**PROBLEM TO WORK ON:**
Begin at the line that contains "Aanmelden (1157, 43)" and repeat every line from there to the end of the records below, inclusive, without adding any other line.

Stored items:
==============================
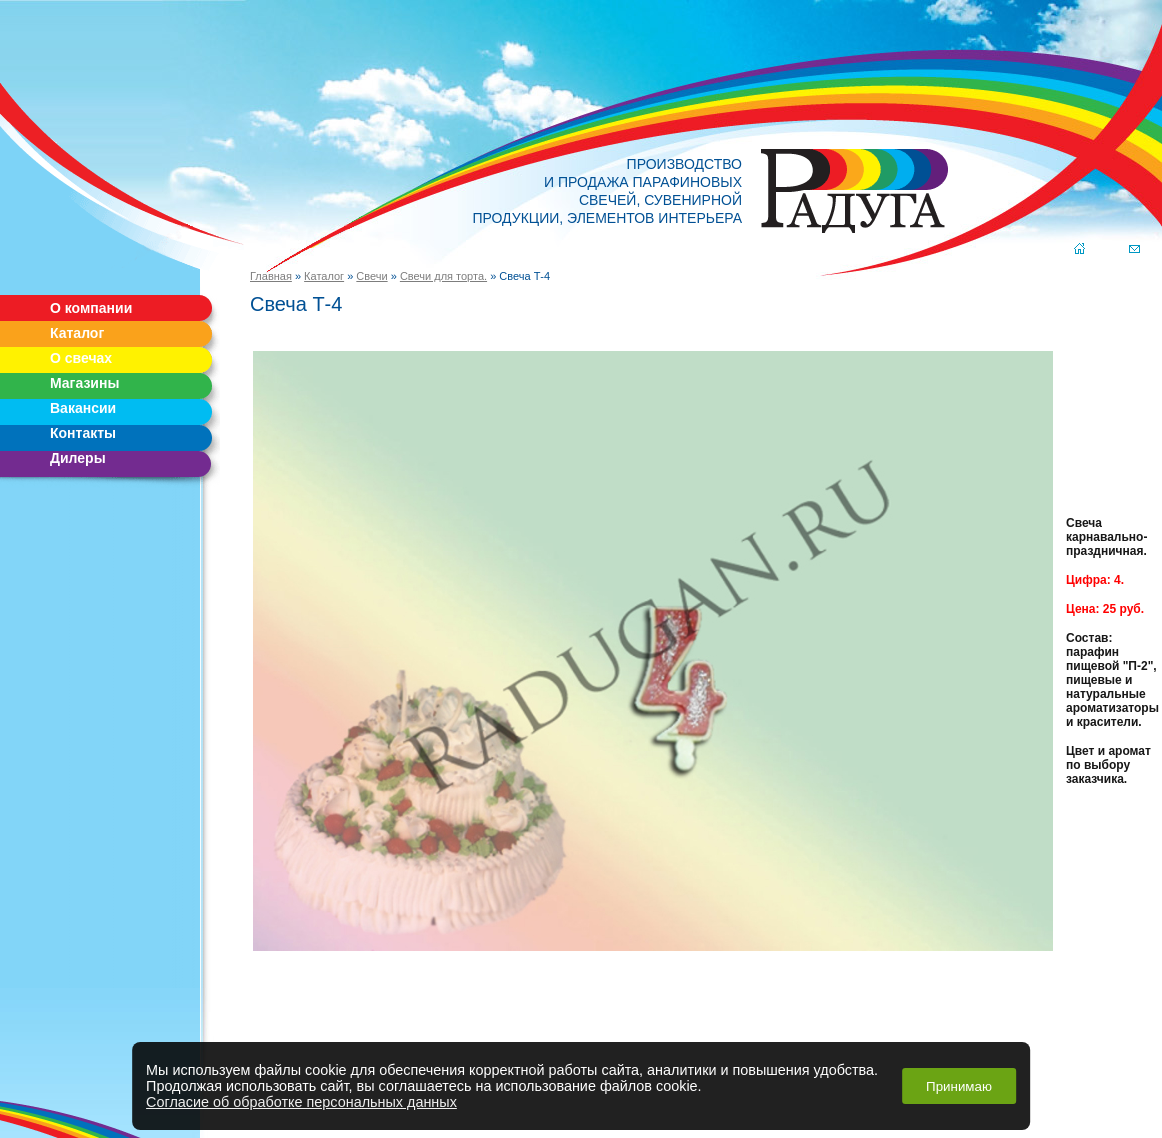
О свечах (81, 358)
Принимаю (959, 1086)
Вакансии (83, 408)
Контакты (83, 433)
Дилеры (78, 458)
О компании (91, 308)
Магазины (84, 383)
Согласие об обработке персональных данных (301, 1102)
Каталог (77, 333)
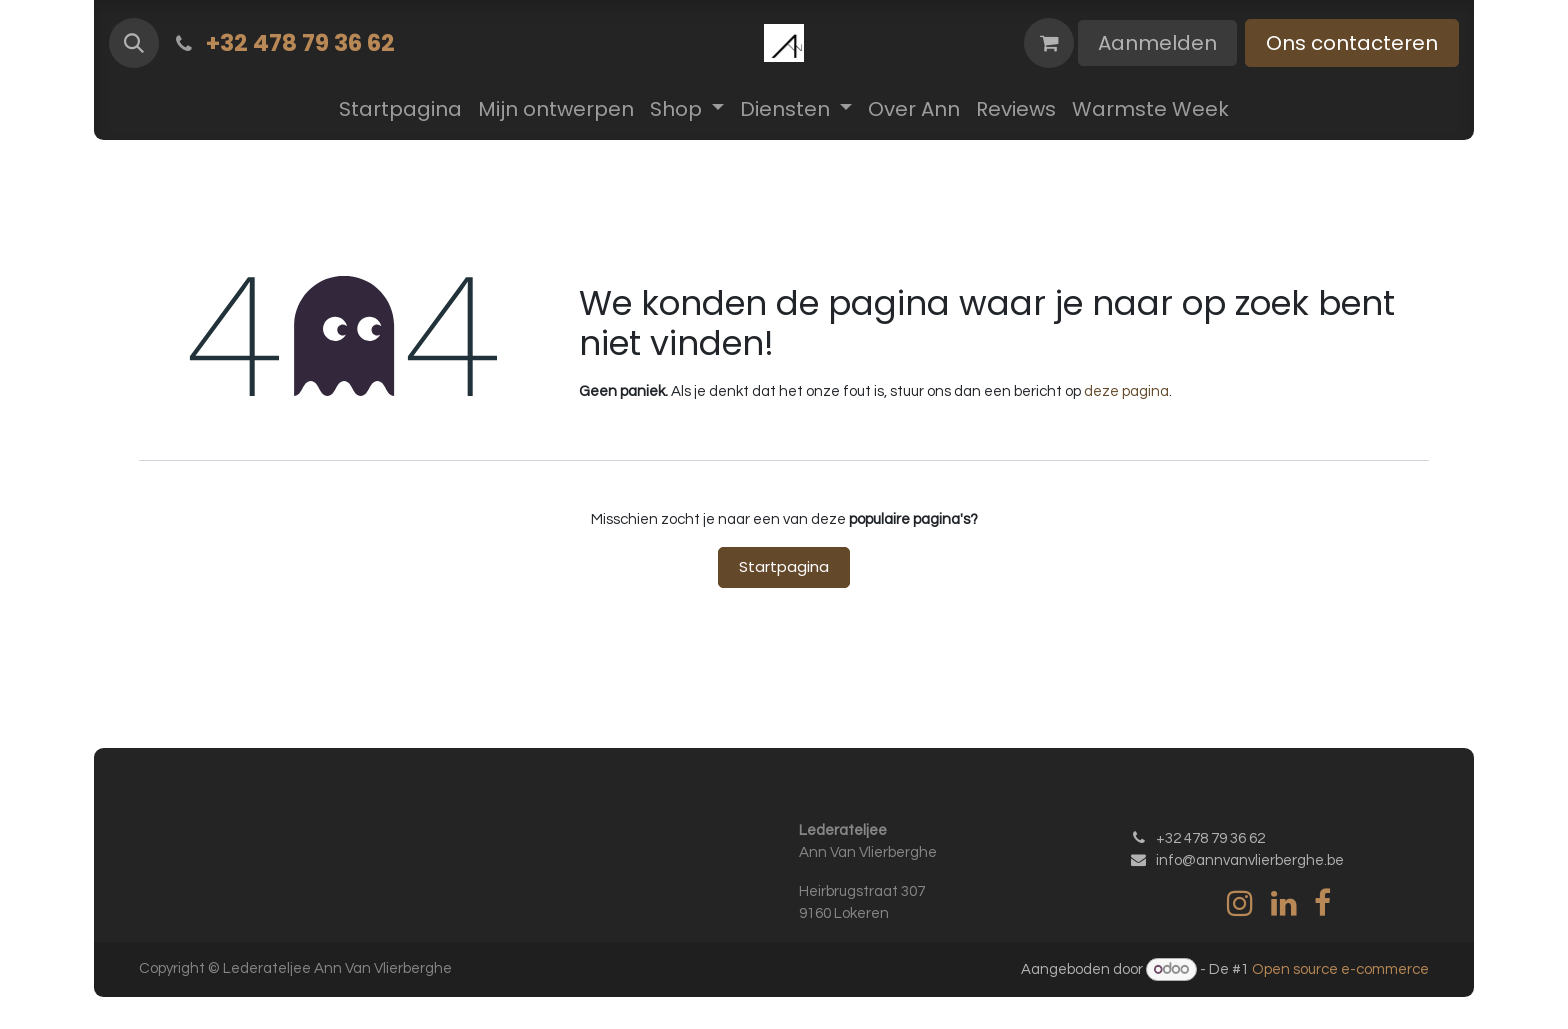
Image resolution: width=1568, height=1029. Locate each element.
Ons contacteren (1352, 43)
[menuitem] (400, 109)
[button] (134, 43)
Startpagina (784, 566)
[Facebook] (1322, 903)
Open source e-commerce (1340, 969)
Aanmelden (1157, 43)
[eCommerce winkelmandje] (1049, 43)
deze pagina (1126, 391)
==============================
**OUTPUT OF THE TASK:**
Aanmelden (1157, 43)
[eCommerce winkelmandje] (1049, 43)
deze pagina (1126, 391)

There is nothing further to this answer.